%%

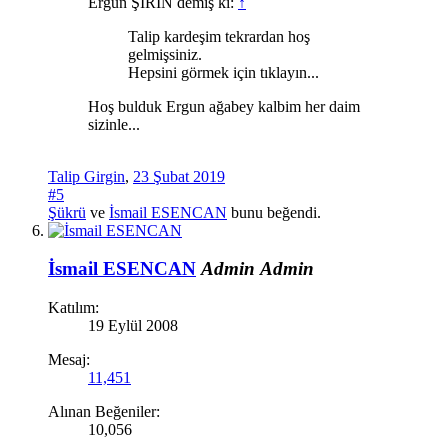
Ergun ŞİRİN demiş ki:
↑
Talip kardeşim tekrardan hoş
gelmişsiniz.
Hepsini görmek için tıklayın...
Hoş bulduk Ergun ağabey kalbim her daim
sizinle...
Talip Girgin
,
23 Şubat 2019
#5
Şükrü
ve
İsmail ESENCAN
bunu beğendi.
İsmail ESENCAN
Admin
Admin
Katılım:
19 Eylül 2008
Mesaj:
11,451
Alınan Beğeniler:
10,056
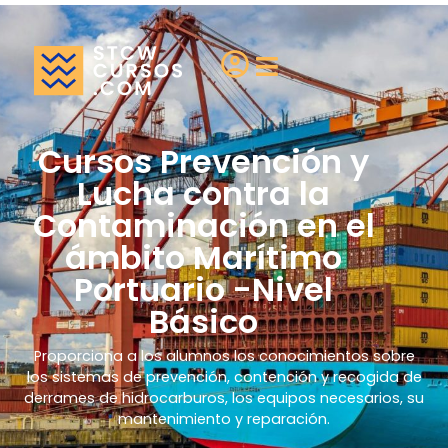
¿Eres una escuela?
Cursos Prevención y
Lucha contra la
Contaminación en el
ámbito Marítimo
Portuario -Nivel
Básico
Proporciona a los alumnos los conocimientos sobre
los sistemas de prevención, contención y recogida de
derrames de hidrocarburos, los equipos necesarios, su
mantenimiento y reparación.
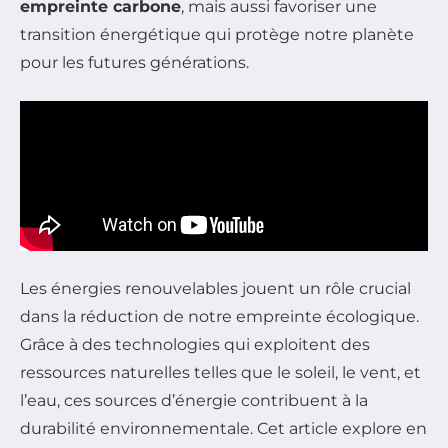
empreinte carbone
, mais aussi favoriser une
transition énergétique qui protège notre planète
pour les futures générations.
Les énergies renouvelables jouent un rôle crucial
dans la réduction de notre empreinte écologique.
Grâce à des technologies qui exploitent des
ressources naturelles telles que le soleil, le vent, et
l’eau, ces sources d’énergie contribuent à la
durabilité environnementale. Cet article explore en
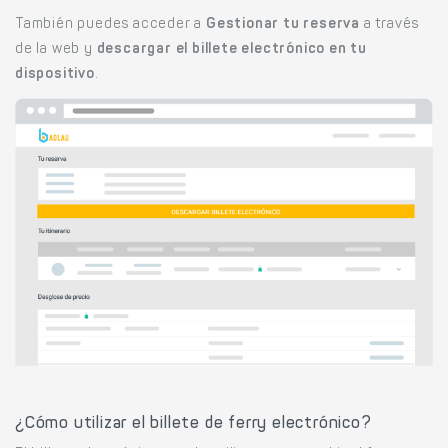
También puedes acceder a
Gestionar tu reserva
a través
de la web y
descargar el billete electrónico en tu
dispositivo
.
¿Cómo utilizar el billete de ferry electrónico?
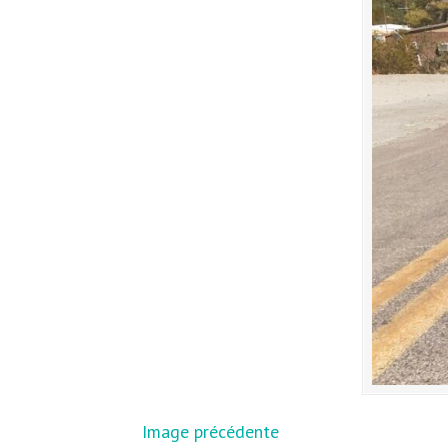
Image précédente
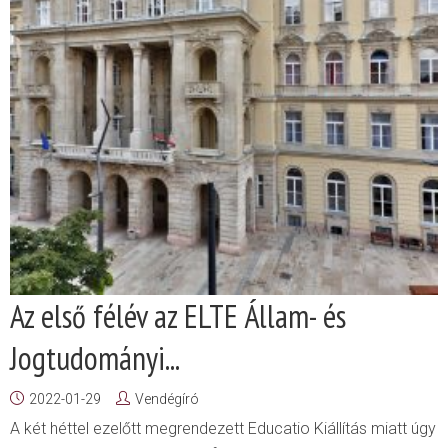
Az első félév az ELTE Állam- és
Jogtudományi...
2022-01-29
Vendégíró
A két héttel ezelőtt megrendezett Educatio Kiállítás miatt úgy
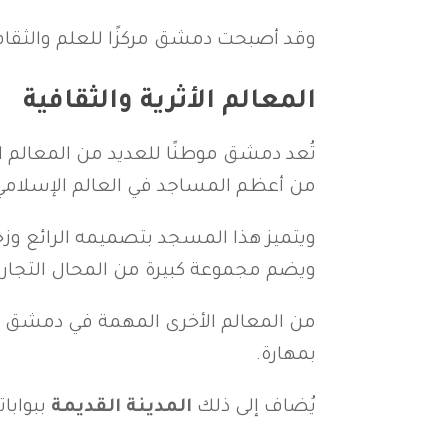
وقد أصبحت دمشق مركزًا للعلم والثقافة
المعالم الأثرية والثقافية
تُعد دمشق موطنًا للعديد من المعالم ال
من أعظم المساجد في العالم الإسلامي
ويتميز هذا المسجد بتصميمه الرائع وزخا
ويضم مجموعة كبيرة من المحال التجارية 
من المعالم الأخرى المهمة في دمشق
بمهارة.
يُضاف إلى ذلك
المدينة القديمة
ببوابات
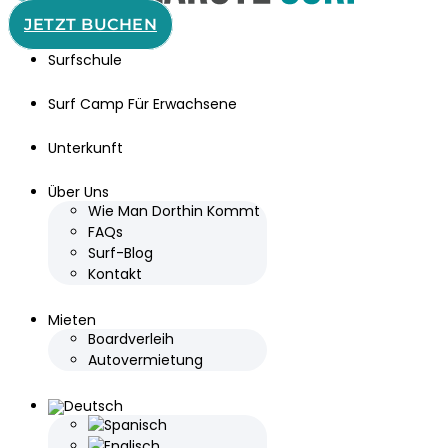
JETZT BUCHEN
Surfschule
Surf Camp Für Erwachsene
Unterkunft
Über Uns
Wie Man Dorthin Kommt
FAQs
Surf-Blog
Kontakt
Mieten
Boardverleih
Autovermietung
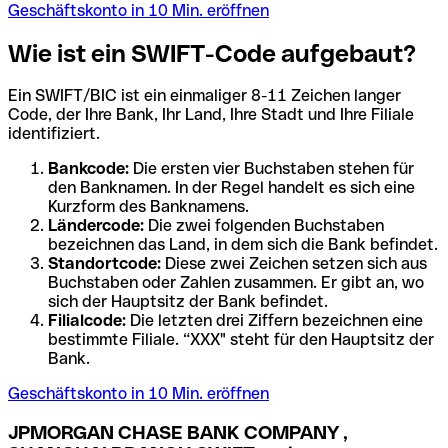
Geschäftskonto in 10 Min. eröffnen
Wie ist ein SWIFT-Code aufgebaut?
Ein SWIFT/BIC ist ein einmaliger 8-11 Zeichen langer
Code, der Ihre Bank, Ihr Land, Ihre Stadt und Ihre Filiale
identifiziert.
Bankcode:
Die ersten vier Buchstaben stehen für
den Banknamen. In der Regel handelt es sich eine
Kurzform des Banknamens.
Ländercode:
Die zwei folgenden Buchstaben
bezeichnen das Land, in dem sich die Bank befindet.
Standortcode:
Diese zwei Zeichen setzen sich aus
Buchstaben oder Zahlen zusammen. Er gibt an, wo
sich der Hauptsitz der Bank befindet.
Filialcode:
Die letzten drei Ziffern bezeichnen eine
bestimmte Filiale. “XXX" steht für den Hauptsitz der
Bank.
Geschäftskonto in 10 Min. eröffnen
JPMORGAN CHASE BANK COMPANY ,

%%

- [Exercise goal] From the first line of the material to the last, retype everything exactly except the images.

- [Problem solution]
Ergun ŞİRİN demiş ki:
↑
Talip kardeşim tekrardan hoş
gelmişsiniz.
Hepsini görmek için tıklayın...
Hoş bulduk Ergun ağabey kalbim her daim
sizinle...
Talip Girgin
,
23 Şubat 2019
#5
Şükrü
ve
İsmail ESENCAN
bunu beğendi.
İsmail ESENCAN
Admin
Admin
Katılım:
19 Eylül 2008
Mesaj:
11,451
Alınan Beğeniler:
10,056
¿Eres una escuela?
Cursos Prevención y
Lucha contra la
Contaminación en el
ámbito Marítimo
Portuario -Nivel
Básico
Proporciona a los alumnos los conocimientos sobre
los sistemas de prevención, contención y recogida de
derrames de hidrocarburos, los equipos necesarios, su
mantenimiento y reparación.
empreinte carbone
, mais aussi favoriser une
transition énergétique qui protège notre planète
pour les futures générations.
Les énergies renouvelables jouent un rôle crucial
dans la réduction de notre empreinte écologique.
Grâce à des technologies qui exploitent des
ressources naturelles telles que le soleil, le vent, et
l’eau, ces sources d’énergie contribuent à la
durabilité environnementale. Cet article explore en
También puedes acceder a
Gestionar tu reserva
a través
de la web y
descargar el billete electrónico en tu
dispositivo
.
¿Cómo utilizar el billete de ferry electrónico?
Image précédente
Az első félév az ELTE Állam- és
Jogtudományi...
2022-01-29
Vendégíró
A két héttel ezelőtt megrendezett Educatio Kiállítás miatt úgy
وقد أصبحت دمشق مركزًا للعلم والثقافة
المعالم الأثرية والثقافية
تُعد دمشق موطنًا للعديد من المعالم ال
من أعظم المساجد في العالم الإسلامي
ويتميز هذا المسجد بتصميمه الرائع وزخا
ويضم مجموعة كبيرة من المحال التجارية 
من المعالم الأخرى المهمة في دمشق
بمهارة.
يُضاف إلى ذلك
المدينة القديمة
ببوابات
JETZT BUCHEN
Surfschule
Surf Camp Für Erwachsene
Unterkunft
Über Uns
Wie Man Dorthin Kommt
FAQs
Surf-Blog
Kontakt
Mieten
Boardverleih
Autovermietung
Geschäftskonto in 10 Min. eröffnen
Wie ist ein SWIFT-Code aufgebaut?
Ein SWIFT/BIC ist ein einmaliger 8-11 Zeichen langer
Code, der Ihre Bank, Ihr Land, Ihre Stadt und Ihre Filiale
identifiziert.
Bankcode:
Die ersten vier Buchstaben stehen für
den Banknamen. In der Regel handelt es sich eine
Kurzform des Banknamens.
Ländercode:
Die zwei folgenden Buchstaben
bezeichnen das Land, in dem sich die Bank befindet.
Standortcode:
Diese zwei Zeichen setzen sich aus
Buchstaben oder Zahlen zusammen. Er gibt an, wo
sich der Hauptsitz der Bank befindet.
Filialcode:
Die letzten drei Ziffern bezeichnen eine
bestimmte Filiale. “XXX" steht für den Hauptsitz der
Bank.
Geschäftskonto in 10 Min. eröffnen
JPMORGAN CHASE BANK COMPANY ,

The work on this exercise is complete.